Where "olmadığını" appears in a line of the entries below, that line should be copied.

*** Dataset ***

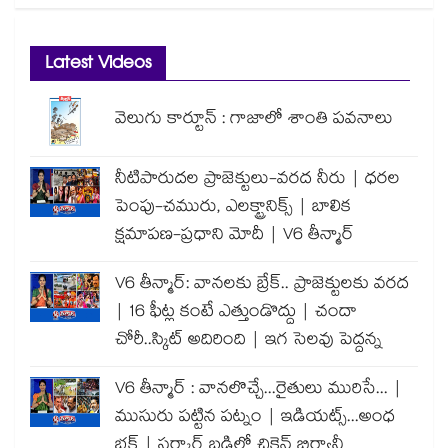
Latest Videos
వెలుగు కార్టూన్ : గాజాలో శాంతి పవనాలు
నీటిపారుదల ప్రాజెక్టులు-వరద నీరు | ధరల
పెంపు-చమురు, ఎలక్ట్రానిక్స్ | బాలిక
క్షమాపణ-ప్రధాని మోదీ | V6 తీన్మార్
V6 తీన్మార్: వానలకు బ్రేక్.. ప్రాజెక్టులకు వరద
| 16 ఫీట్ల కంటే ఎత్తుండొద్దు | చందా
చోరీ..స్కిట్ అదిరింది | ఇగ సెలవు పెద్దన్న
V6 తీన్మార్ : వానలొచ్చే...రైతులు మురిసే... |
ముసురు పట్టిన పట్నం | ఇడియట్స్...అంధ
భక్త్ | సర్కార్ బడిలో చికెన్ బిర్యానీ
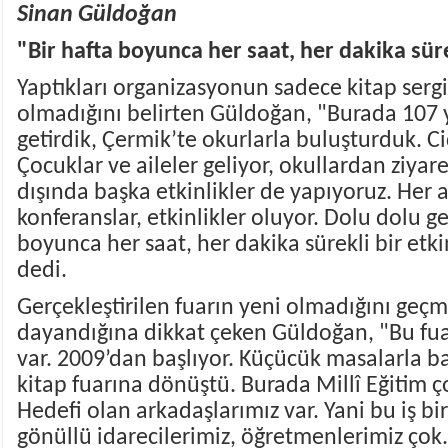
Sinan Güldoğan
"Bir hafta boyunca her saat, her dakika süre
Yaptıkları organizasyonun sadece kitap serg
olmadığını belirten Güldoğan, "Burada 107 y
getirdik, Çermik’te okurlarla buluşturduk. Ci
Çocuklar ve aileler geliyor, okullardan ziyar
dışında başka etkinlikler de yapıyoruz. Her a
konferanslar, etkinlikler oluyor. Dolu dolu ge
boyunca her saat, her dakika sürekli bir etkin
dedi.
Gerçekleştirilen fuarın yeni olmadığını geçmi
dayandığına dikkat çeken Güldoğan, "Bu fuar
var. 2009’dan başlıyor. Küçücük masalarla baş
kitap fuarına dönüştü. Burada Millî Eğitim çok
Hedefi olan arkadaşlarımız var. Yani bu iş bi
gönüllü idarecilerimiz, öğretmenlerimiz çok.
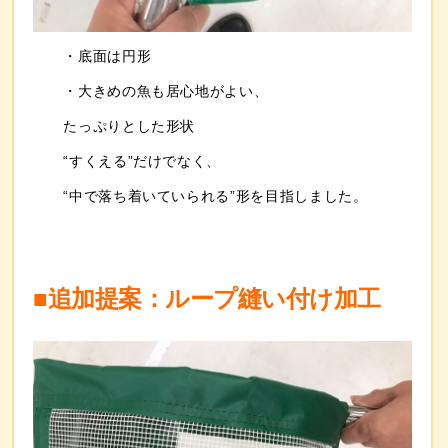
・底面は円形
・大きめの魚も居心地がよい、
たっぷりとした形状
“すくえる”だけでなく、
“中で落ち着いていられる”形
を目指しました。
■追加提案：ループ縫い付け加工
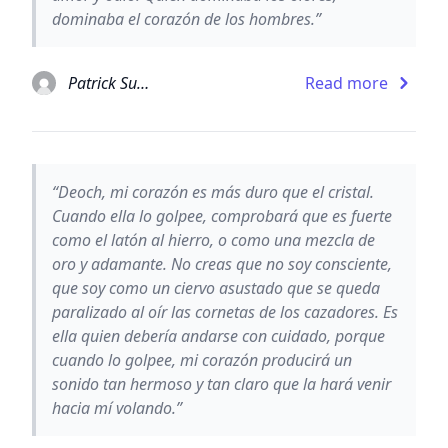
dominaba el corazón de los hombres.”
Patrick Suskind
Read more
“Deoch, mi corazón es más duro que el cristal.
Cuando ella lo golpee, comprobará que es fuerte
como el latón al hierro, o como una mezcla de
oro y adamante. No creas que no soy consciente,
que soy como un ciervo asustado que se queda
paralizado al oír las cornetas de los cazadores. Es
ella quien debería andarse con cuidado, porque
cuando lo golpee, mi corazón producirá un
sonido tan hermoso y tan claro que la hará venir
hacia mí volando.”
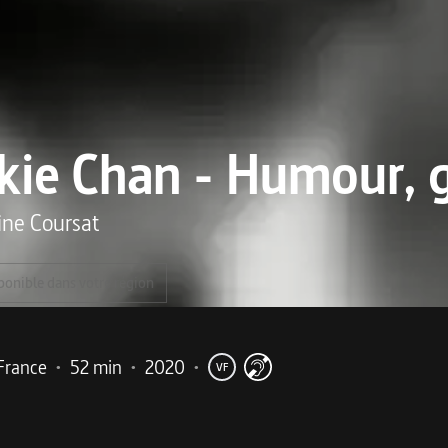
kie Chan - Humour, g
ine Coursat
ponible dans votre région
France
•
52 min
•
2020
•
VF
me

*** End of Dataset ***

▶ [Reply to the exercise]:
olmadığını belirten Güldoğan, "Burada 107 y
Gerçekleştirilen fuarın yeni olmadığını geçmi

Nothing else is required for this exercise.